Ce mardi 21 mars, l'élaboration de la base de données de l'OMI sur la consommation de fuel-oil des navires, laquelle vise à soutenir l'application des prescriptions obligatoires de l'Annexe VI de MARPOL, a été présentée à l'occasion d'une réunion du Conseil de qualité des Îles Marshall, organisée à Stamford (États-Unis). En vertu des règles de MARPOL, adoptées au mois d'octobre 2016, les navires d'une jauge brute égale ou supérieure à 5 000 seront tenus de recueillir les données relatives à la consommation de chaque type de fuel-oil utilisé à bord, ainsi que d'autres données spécifiées comme, par exemple, les indicateurs indirects pour les activités de transport. Ces mêmes navires produisent environ 85 % des émissions de CO2 provenant des transports maritimes internationaux. Les données agrégées seront ensuite communiquées à l'État du pavillon après la fin de chaque année civile. Les données recueillies de façon anonyme constitueront une base solide à partir de laquelle les décisions relatives aux mesures supplémentaires, c'est-à-dire celles qui compléteront ou s'ajouteront aux mesures d'ores et déjà adoptées par l'OMI, pourront être prises à l'avenir. Theofanis Karayannis, de la Division du milieu marin de l'OMI, a ainsi présenté les travaux menés par le Secrétariat de l'OMI pour mettre au point la base de données, et expliqué les caractéristiques proposées pour cette dernière. Un prototype d'une proposition de module du Système mondial intégré de renseignements maritimes de l'OMI (GISIS) devrait être mis à disposition des États Membres d'ici la fin de l'année.

 

Le système des Nations Unies au service de l’Afrique

28/03/2017 

L'Organisation maritime internationale (OMI) a participé à la 18ème réunion du Mécanisme de coordination régionale pour l'Afrique (MCR-Afrique), un événement rassemblant les organismes des Nations Unies qui travaillent sur le continent africain. Cette réunion, organisée à Dakar (Sénégal) les 25 et 26 mars, a permis d'offrir une plateforme aux programmes et organismes des Nations Unies afin que ceux-ci puissent, d'une part, échanger au sujet des travaux qu'ils mènent en Afrique et, d'autre part, coordonner des stratégies pour soutenir les programmes de l'Union africaine (UA).
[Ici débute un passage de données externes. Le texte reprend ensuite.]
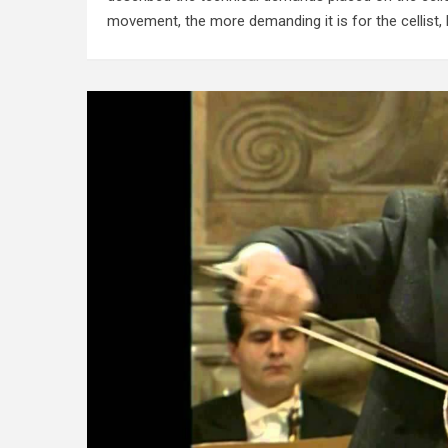
movement, the more demanding it is for the cellist,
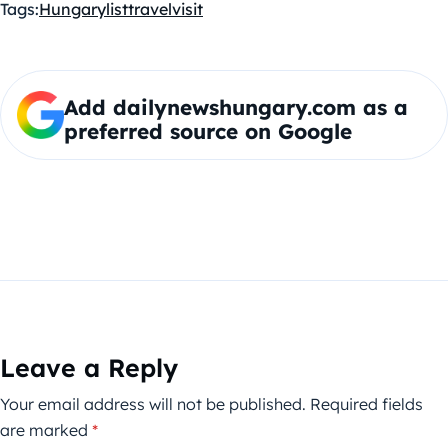
Tags:
Hungary
list
travel
visit
Add dailynewshungary.com as a
preferred source on Google
Leave a Reply
Your email address will not be published.
Required fields
are marked
*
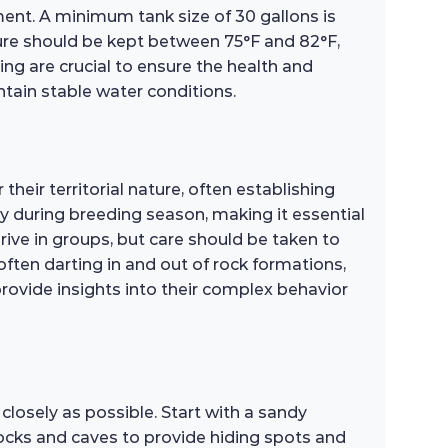
nment. A minimum tank size of 30 gallons is
re should be kept between 75°F and 82°F,
ing are crucial to ensure the health and
intain stable water conditions.
eir territorial nature, often establishing
y during breeding season, making it essential
hrive in groups, but care should be taken to
ften darting in and out of rock formations,
 provide insights into their complex behavior
closely as possible. Start with a sandy
rocks and caves to provide hiding spots and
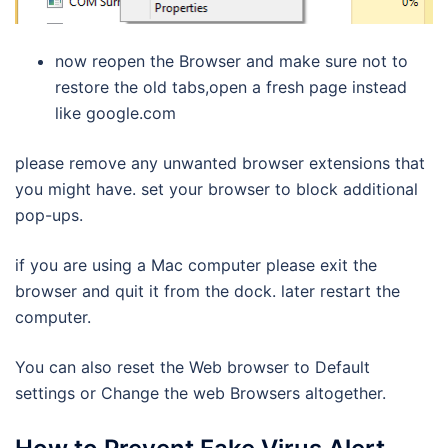
now reopen the Browser and make sure not to
restore the old tabs,open a fresh page instead
like google.com
please remove any unwanted browser extensions that
you might have. set your browser to block additional
pop-ups.
if you are using a Mac computer please exit the
browser and quit it from the dock. later restart the
computer.
You can also reset the Web browser to Default
settings or Change the web Browsers altogether.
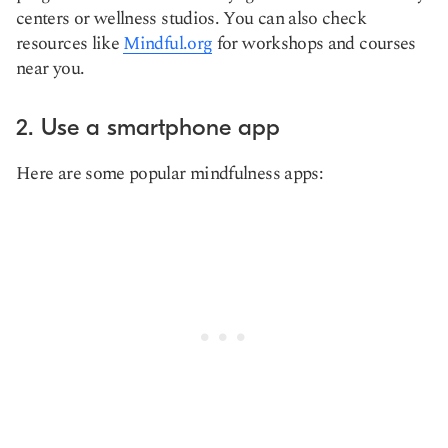
centers or wellness studios. You can also check
resources like
Mindful.org
for workshops and courses
near you.
2. Use a smartphone app
Here are some popular mindfulness apps:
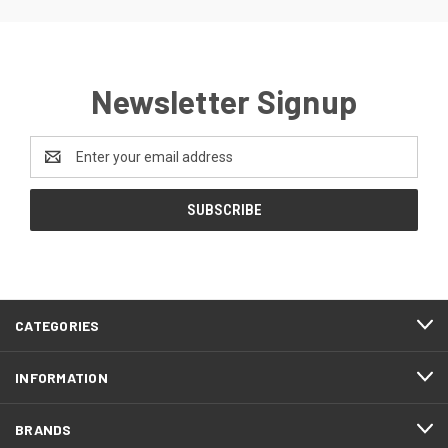
Newsletter Signup
Email
Address
CATEGORIES
INFORMATION
BRANDS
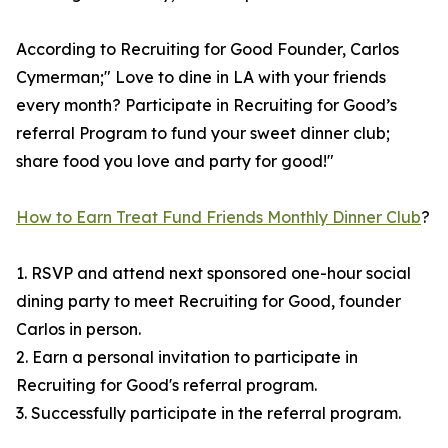
According to Recruiting for Good Founder, Carlos
Cymerman;" Love to dine in LA with your friends
every month? Participate in Recruiting for Good’s
referral Program to fund your sweet dinner club;
share food you love and party for good!"
How to Earn Treat Fund Friends Monthly Dinner Club
?
1. RSVP and attend next sponsored one-hour social
dining party to meet Recruiting for Good, founder
Carlos in person.
2. Earn a personal invitation to participate in
Recruiting for Good's referral program.
3. Successfully participate in the referral program.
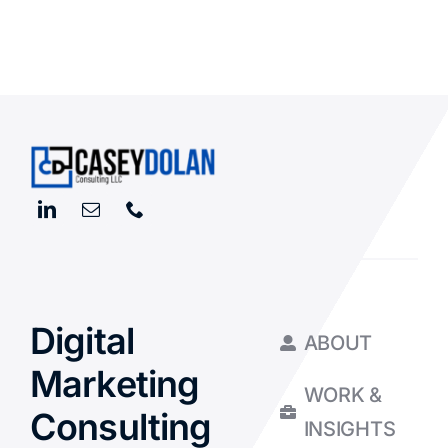
Digital
ABOUT
Marketing
WORK &
Consulting
INSIGHTS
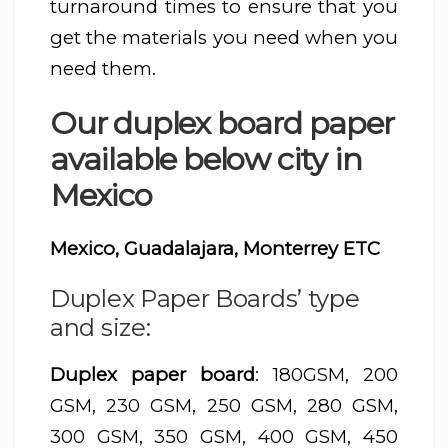
turnaround times to ensure that you
get the materials you need when you
need them.
Our duplex board paper
available below city in
Mexico
Mexico, Guadalajara, Monterrey ETC
Duplex Paper Boards’ type
and size:
Duplex paper board
: 180GSM, 200
GSM, 230 GSM, 250 GSM, 280 GSM,
300 GSM, 350 GSM, 400 GSM, 450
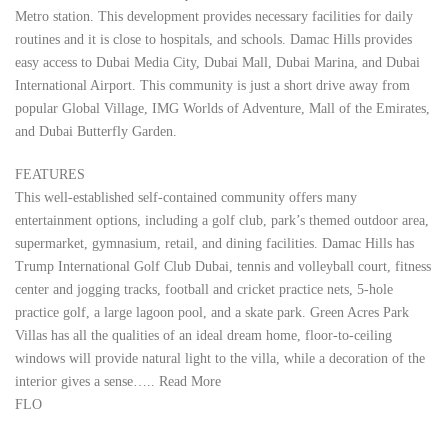
Metro station. This development provides necessary facilities for daily
routines and it is close to hospitals, and schools. Damac Hills provides
easy access to Dubai Media City, Dubai Mall, Dubai Marina, and Dubai
International Airport. This community is just a short drive away from
popular Global Village, IMG Worlds of Adventure, Mall of the Emirates,
and Dubai Butterfly Garden.
FEATURES
This well-established self-contained community offers many
entertainment options, including a golf club, park’s themed outdoor area,
supermarket, gymnasium, retail, and dining facilities. Damac Hills has
Trump International Golf Club Dubai, tennis and volleyball court, fitness
center and jogging tracks, football and cricket practice nets, 5-hole
practice golf, a large lagoon pool, and a skate park. Green Acres Park
Villas has all the qualities of an ideal dream home, floor-to-ceiling
windows will provide natural light to the villa, while a decoration of the
interior gives a sense….. Read More
FLO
De son côté, l'OMI a partagé un certain nombre de renseignements concernant les activités d'assistance technique qu'elle déploie en Afrique, lesquelles s'inscrivent dans le cadre de ses travaux visant à promouvoir la sécurité et la sûreté des transports maritimes sur des océans propres. Ces activités ont, par ailleurs, une résonance toute particulière dans le contexte des Objectifs de développement durable (ODD) des Nations Unies.

Cette année, la réunion du MCR-Afrique, organisée pendant la Semaine du développement africain (23-28 mars), s'est concentrée principalement sur les moyens de parvenir au développement durable en tirant profit des talents de la jeunesse africaine. De plus, et ce pour la première fois, le Groupe des Nations Unies pour le développement régional (GNUD) a pris part à l'événement.

La réunion a été organisée par la Commission économique pour l'Afrique (CEA) et la Commission de l'Union africaine, en collaboration avec le gouvernement sénégalais. L'OMI était quant à elle représentée par William Azuh, de la Division de la coopération technique, ainsi que par plusieurs responsables des Bureaux de présence régionale de l'Organisation sur le continent.

 

Une formation pour renforcer la sûreté des installations portuaires au Nigéria

27/03/2017 

Pendant une semaine, du 20 au 24 mars, les fonctionnaires nigérians chargés d'assurer la sûreté des installations portuaires ont pu suivre une formation organisée à Lagos (Nigéria). Les participants ont ainsi été formés aux compétences nécessaires à la planification et à la conduite d'auto-évaluations et d'audits dans les installations portuaires, conformément au Code international pour la sûreté des navires et des installations portuaires (Code ISPS) de l'OMI.

Le cours a été organisé conjointement par l'OMI et NIMASA (Nigerian Maritime Administration and Safety Agency) sur la base des résultats obtenus à l'issue d'une mission d'évaluation des besoins menée au mois de janvier 2016. Cet événement constitue le deuxième jalon du programme d'assistance technique en trois étapes de l'OMI, lequel vise à soutenir le programme de sûreté maritime de NIMASA.

La formation a été dirigée par une équipe de consultants de l'OMI.